Once in a while, if his man didn’t show up, Herman would drive. He worked his farm and had a team on the road. Lots of drivers were bums. The contractor lived where Peter Ten Eyck lives now on the northern branch of Tygert Road.

The contractor wintered 25 or 26 horses in barns. Drivers went home in winter. Every team had a driver.

Bill Green, assistant superintendent, lived in the Old Comstock house in winter. House owned by John  and Ken Weidman. Drivers gone home, also Barn Boss. We’d see 4 or 5 teams go out in A.M. Someone driving the first team — all the men on the first wagon — other 3 or 4 teams followed. No drivers. Like a parade in the A.M. One team was sharp shod in winter.

A team used to go to store and movies were held in the Odd Fellows Hall Voorheesville, now American Legion. Weidmans rode to movies at Voorheesville with the Greens — four people in a seat. One horse had a spring-halt. Mr. Green drove — stood in front to drive. Going home, when out of the village, Green blew the lantern out — said horses knew the way home.

Weidmans went to movies in the big sleigh with Greens.

The V’ville-Alt. Rd. was well built. Stones used were from stone wall fences on farms all the way up toward Andersons and Herzogs. We were paid a little bit, not much for stone walls. Gangs of men picked up stones and threw them into wagons.

A team of horses drew them, flat stones went on bottom — flat stones had to be set — the rest went to a rock crusher up a short bridge — then dumped them into a steam roller. Joe ran a big, heavy crusher powered by soft coal. Crusher worked all summer all the time.

Flat stones were set on edge by hand, then a little dirt put over and rolled over stones. That’s where steam roller Joe came in, crushed stone put over flat stones on edge, then another size crushed stone, then fine stone on top, then tar.

It's been a good road. Reason why — done with care. Up above Ten Eyck’s Indian Ladder Farms, they tried “to put one over” to make work go faster — so they just dumped stone out of wagons, put dirt over and rolled them when nobody was around to see.

The inspector came along with an auger and dug down in the roadbed, found flat stones not on edge and made the men take it all up again. Three quarters of a mile had to be taken up and the stones picked out and reset.
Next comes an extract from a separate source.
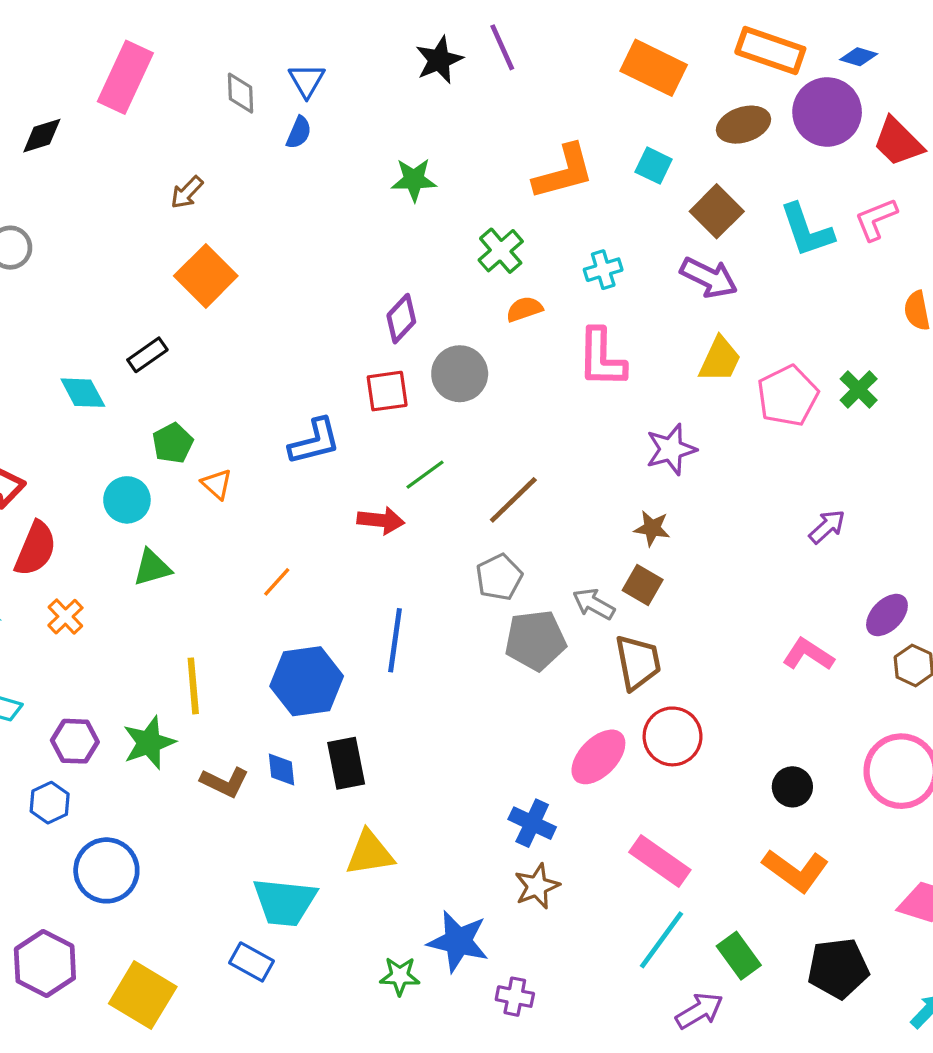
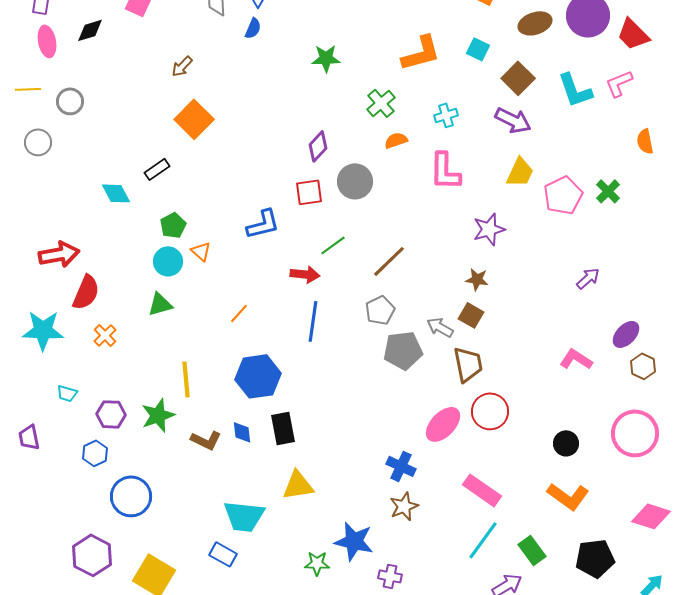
cyan circle: (127, 500) -> (168, 261), moved
blue line: (395, 640) -> (313, 321), moved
A big gang of men worked on the road then. Italians had shacks, lived by themselves and boarded themselves. Where the Waite Farm is up on Altamont Road, where a pond is, across from the house, is where the shacks were.

They were low shacks built against the embankment. One was for sleeping, another for eating. During the building of the road, I (Catherine Weidman) met a Greek laborer when I was 9. His name was Jim and he said he had a niece in Greece named Catherine. He took a liking to me, gave me a gift, red gingham for a dress.
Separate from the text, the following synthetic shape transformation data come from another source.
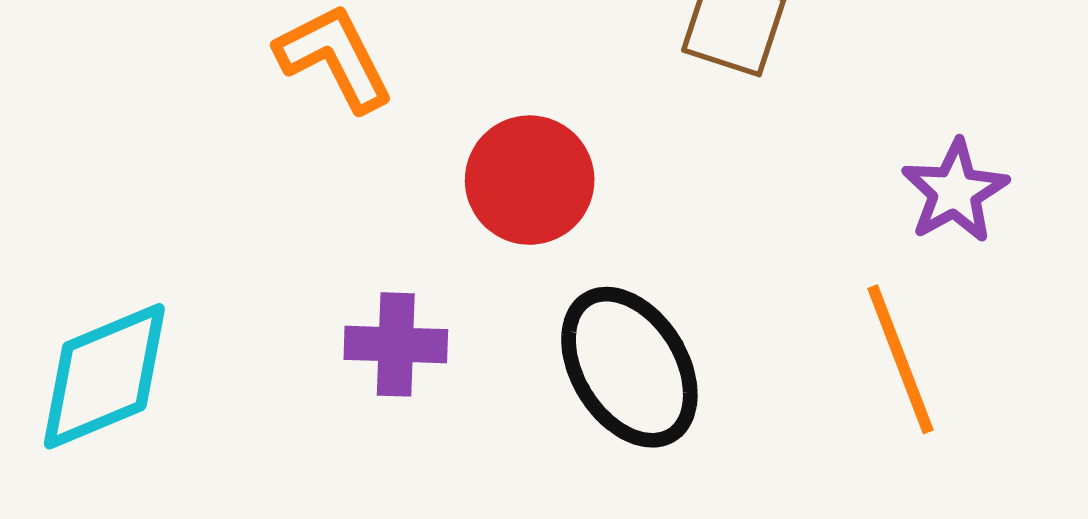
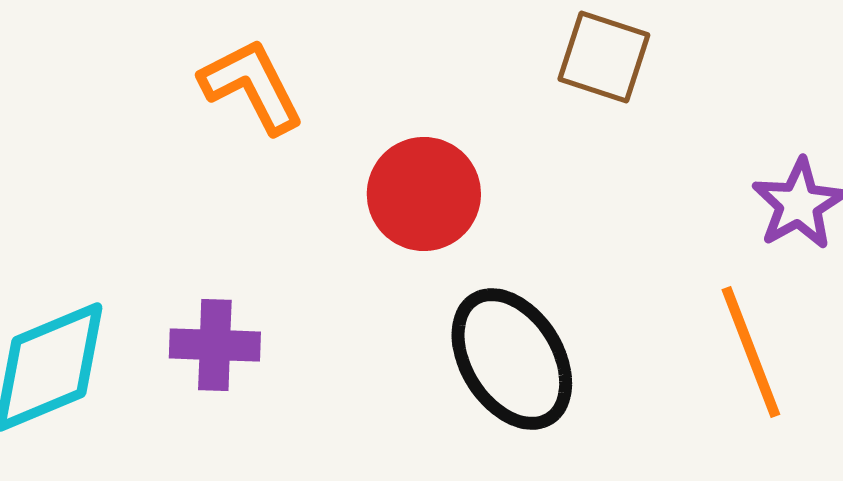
purple cross: (396, 344) -> (215, 345), moved

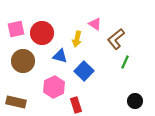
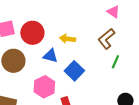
pink triangle: (95, 24) -> (113, 12), moved
yellow arrow: (77, 39) -> (67, 39), turned 84

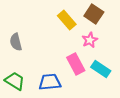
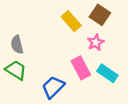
green trapezoid: (15, 81) -> (16, 70), moved
blue trapezoid: (50, 82) -> (53, 87), turned -40

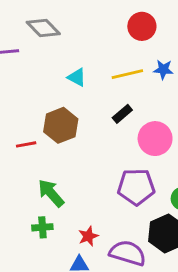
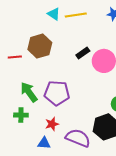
yellow line: (127, 74) -> (76, 15), moved
black rectangle: (122, 114) -> (83, 53), moved
purple pentagon: (136, 187) -> (57, 93), moved

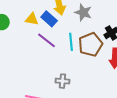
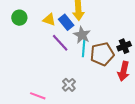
gray star: (83, 12) -> (82, 35), moved
gray cross: (62, 81) -> (69, 85), turned 32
When the tar came up through the road surface of the Altamont Road, Marion Young and Esther Crounse, as young girls, liked to play with the tar. One day they made tiny balls of tar and put it in their hair. Called it “lice.” Mrs. Young and Mrs. Crounse had quite a time getting the pretend bugs out of the girls’ hair!

Grateful

That is the Weidmans personal accounting of how the road we use today got its beginnings. Think about how much our conveyances, automobiles, have changed and the speeds we drive. The road surfaces are so smooth now. We are grateful to the builders of the roads, “The Asphalt Men,” and the current caretakers who rebuild and maintain our roads.

It has been said that road builders do more than lay asphalt. They build the pathways that define human interaction and economic growth. 

New York State Route 156 was designated as part of the major 1930 state highway renumbering in New York, which reorganized the numbering system for state-maintained roads to improve consistency and signage.

State Route 156 is a 16.37-miles long connector between Route 443 in Berne to Route 85A in Voorheesville. 

I’ll leave you with a quote about roads by Jean de La Fontaine that I personally like: “A person often meets his destiny on the road he took to avoid it.”